WORK INSTRUCTIONS
Retype each line of the material exactly, please, skipping any picture in it.

****

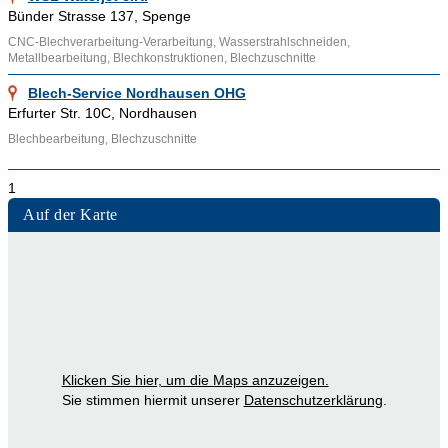
um die nachfolgenden Fertigungsprozesse optimal zu
Bünder Strasse 137, Spenge
unterstützen und eine hohe Passgenauigkeit der Bauteile zu
CNC-Blechverarbeitung-Verarbeitung, Wasserstrahlschneiden,
gewährleisten. Dabei kommen unterschiedliche
Metallbearbeitung, Blechkonstruktionen, Blechzuschnitte
Schneidetechnologien zum Einsatz, wie zum Beispiel
Blech-Service Nordhausen OHG
Laserschneiden, Plasmaschneiden und
Erfurter Str. 10C, Nordhausen
Wasserstrahlschneiden. Jede dieser Methoden bietet
Blechbearbeitung, Blechzuschnitte
spezifische Vorteile hinsichtlich Schnelligkeit, Genauigkeit und
Materialbeschaffenheit und wird je nach Anforderung und
1
Materialstärke ausgewählt.
Auf der Karte
Technologische Verfahren in der
Blechzuschnitttechnik
Laserschneiden
Klicken Sie hier, um die Maps anzuzeigen.
Das Laserschneiden gehört zu den fortschrittlichsten und
Sie stimmen hiermit unserer
Datenschutzerklärung
.
präzisesten Verfahren in der Blechbearbeitung. Mithilfe von
hochenergetischem Laserlicht werden Metallbleche entlang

****

EXERCISE OUTPUT
um die nachfolgenden Fertigungsprozesse optimal zu
Bünder Strasse 137, Spenge
unterstützen und eine hohe Passgenauigkeit der Bauteile zu
CNC-Blechverarbeitung-Verarbeitung, Wasserstrahlschneiden,
gewährleisten. Dabei kommen unterschiedliche
Metallbearbeitung, Blechkonstruktionen, Blechzuschnitte
Schneidetechnologien zum Einsatz, wie zum Beispiel
Blech-Service Nordhausen OHG
Laserschneiden, Plasmaschneiden und
Erfurter Str. 10C, Nordhausen
Wasserstrahlschneiden. Jede dieser Methoden bietet
Blechbearbeitung, Blechzuschnitte
spezifische Vorteile hinsichtlich Schnelligkeit, Genauigkeit und
Materialbeschaffenheit und wird je nach Anforderung und
1
Materialstärke ausgewählt.
Auf der Karte
Technologische Verfahren in der
Blechzuschnitttechnik
Laserschneiden
Klicken Sie hier, um die Maps anzuzeigen.
Das Laserschneiden gehört zu den fortschrittlichsten und
Sie stimmen hiermit unserer
Datenschutzerklärung
.
präzisesten Verfahren in der Blechbearbeitung. Mithilfe von
hochenergetischem Laserlicht werden Metallbleche entlang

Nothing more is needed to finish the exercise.